Dubai: The lawyer of a British editor serving a 10-year imprisonment for killing his wife, asked a court to reduce his client’s jail sentence on Sunday.

The court is expected to issue a verdict on October 7.

In March, the Dubai Court of First Instance sentenced the journalist, Francis Matthew, 62, to 10 years in jail for hitting his wife, 63, with a hammer and causing her death.

The primary court had modified the prosecutors’ accusation of premeditated murder to beating that led to death, upon finding Mathew accountable for his wife’s demise.

“Prosecutors appealed the 10-year imprisonment and asked the appellate court to stiffen the punishment, after maintaining that my client had intentionally killed his wife. In their written argument, prosecutors did not produce any new evidence or details. The circumstantial and materialistic evidence that prosecutors had earlier produced against my client remained the same. Witnesses based their statements on the defendant’s testimony. He was the only one present when the incident happened at the couple’s villa in Umm Suqeim in July 2017,” Matthew’s lawyer Ali Abdullah Al Shamsi argued before the Dubai Appeal Court on Sunday.

The defendant, a former Gulf News staff member, did not have any premeditated intention to kill his wife, according to the lawyer, who contended that Mathew “was gripped by a sudden fit of intense outrage triggered by relentless provocation from his wife”.

“The forensic examination report mentioned that there were fingerprints on the victim’s mouth alleging that he had tried to smother her.
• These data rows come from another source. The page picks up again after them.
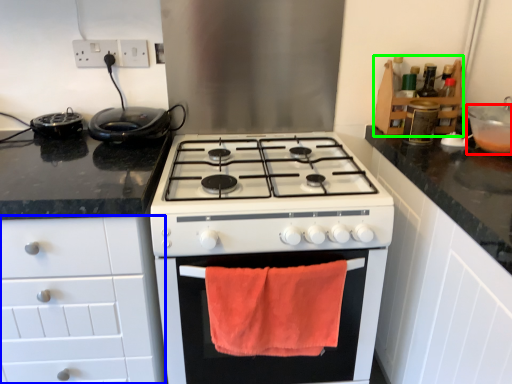 Question: Which object is the closest to the appliance (highlighted by a red box)? Choose among these: cabinetry (highlighted by a blue box) or cabinetry (highlighted by a green box).

Choices:
 (A) cabinetry
 (B) cabinetry

Answer: (B) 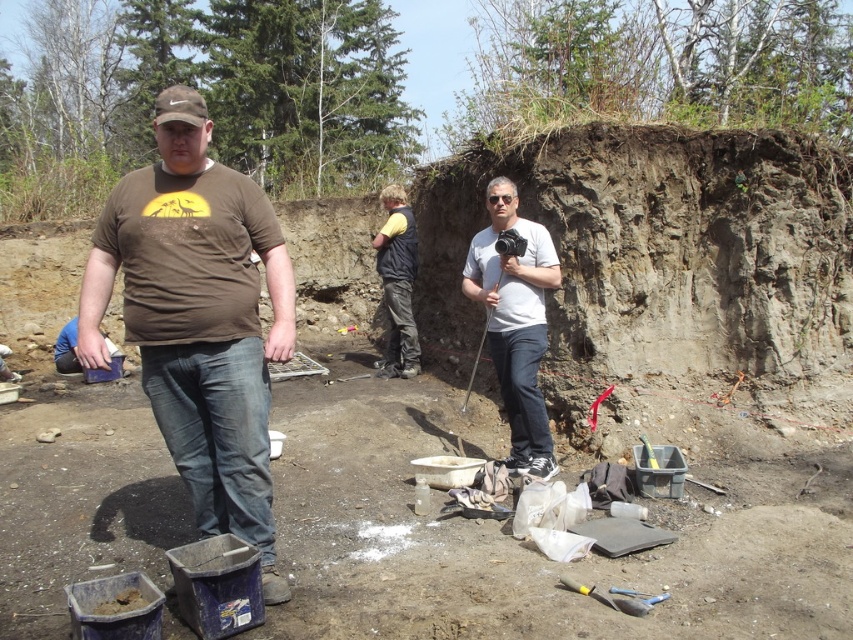 Question: Is brown cotton t-shirt at left to the left of white matte camera at center from the viewer's perspective?

Choices:
 (A) yes
 (B) no

Answer: (A)

Question: Which object is the closest to the yellow fabric vest at center?

Choices:
 (A) brown cotton t-shirt at left
 (B) white matte camera at center

Answer: (B)

Question: Among these points, which one is nearest to the camera?

Choices:
 (A) (524, 269)
 (B) (380, 228)

Answer: (A)

Question: Can you confirm if brown cotton t-shirt at left is bigger than yellow fabric vest at center?

Choices:
 (A) yes
 (B) no

Answer: (B)

Question: Based on their relative distances, which object is nearer to the brown cotton t-shirt at left?

Choices:
 (A) yellow fabric vest at center
 (B) white matte camera at center

Answer: (B)

Question: Can you confirm if brown cotton t-shirt at left is bigger than white matte camera at center?

Choices:
 (A) yes
 (B) no

Answer: (B) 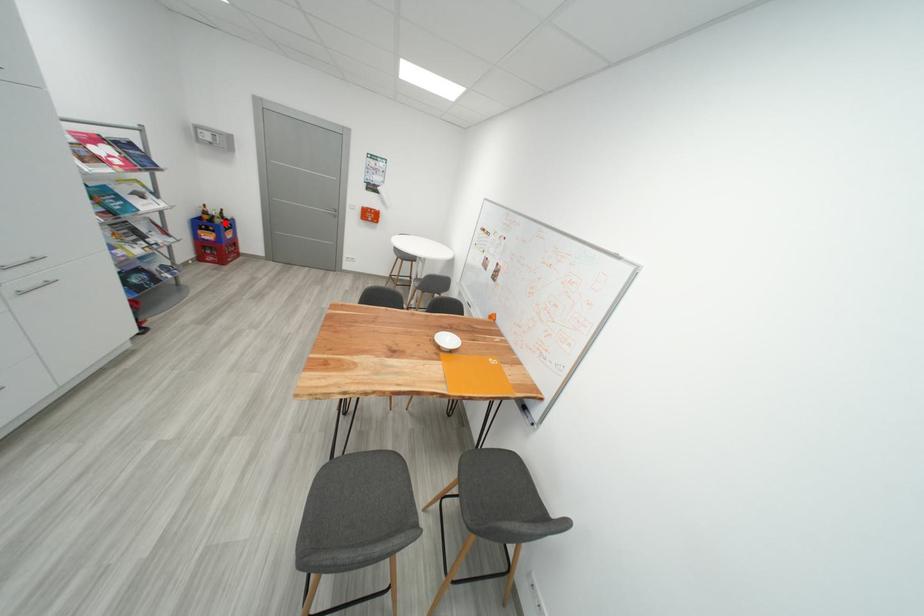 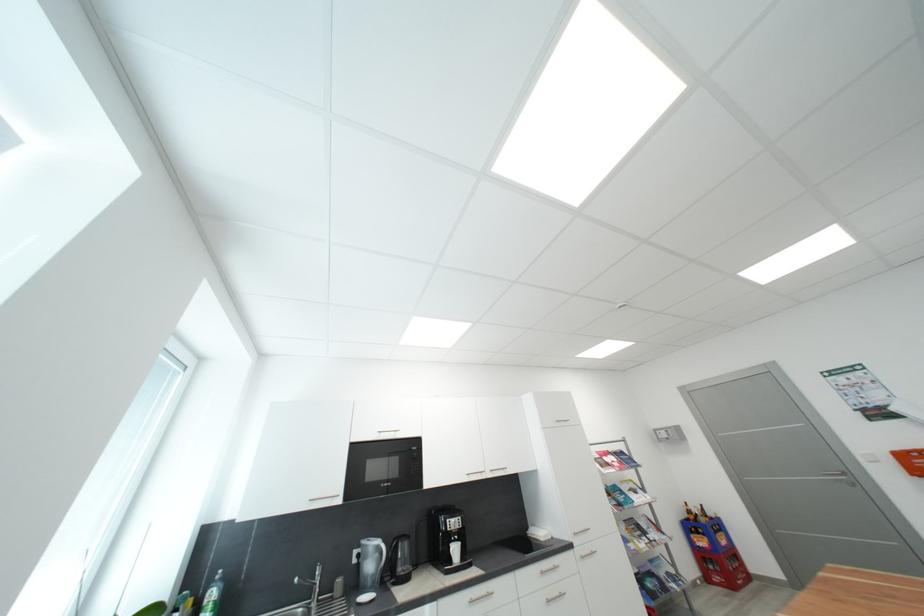 Question: I am providing you with two images of the same scene from different viewpoints. Image1 has a red point marked. In image2, the corresponding 3D location appears at what relative position? Reply with the corresponding letter.

Choices:
 (A) Closer
 (B) Farther

Answer: (B)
Well, that was untrue. She undermined and belittled him all night long and relentlessly provoked him, calling him a loser and unmanly. In a previous hearing, the defence team produced in court a consultative forensic doctor who testified that the fingerprints on the victim’s mouth were that of the defendant who was trying to stop her from shouting and cursing him. He did not smother her. The consultative forensic doctor also testified that the defendant was not aware of his actions at the time of the incident as he suffered ‘temporary insanity’,” contended lawyer Al Shamsi.

The lawyer asked presiding judge Eisa Al Sharif to reduce the punishment against his client to the minimum term, which is three months in jail, as per articles 97 and 98 of the Penal Law.

Prosecutors accused the defendant of premeditatedly murdering his wife, before the Court of First Instance altered the charge and downgraded it to fatal assault. Matthew had pleaded not guilty in the case.

According to the Penal Law, Mathew was handed the toughest punishment applicable [10 years in prison].

The primary court was convinced that the July 4 incident was a crime of “assault which led to death” and that Matthew did not have a premeditated intention of killing his wife of 32 years.

The appellate ruling will be delivered on October 7.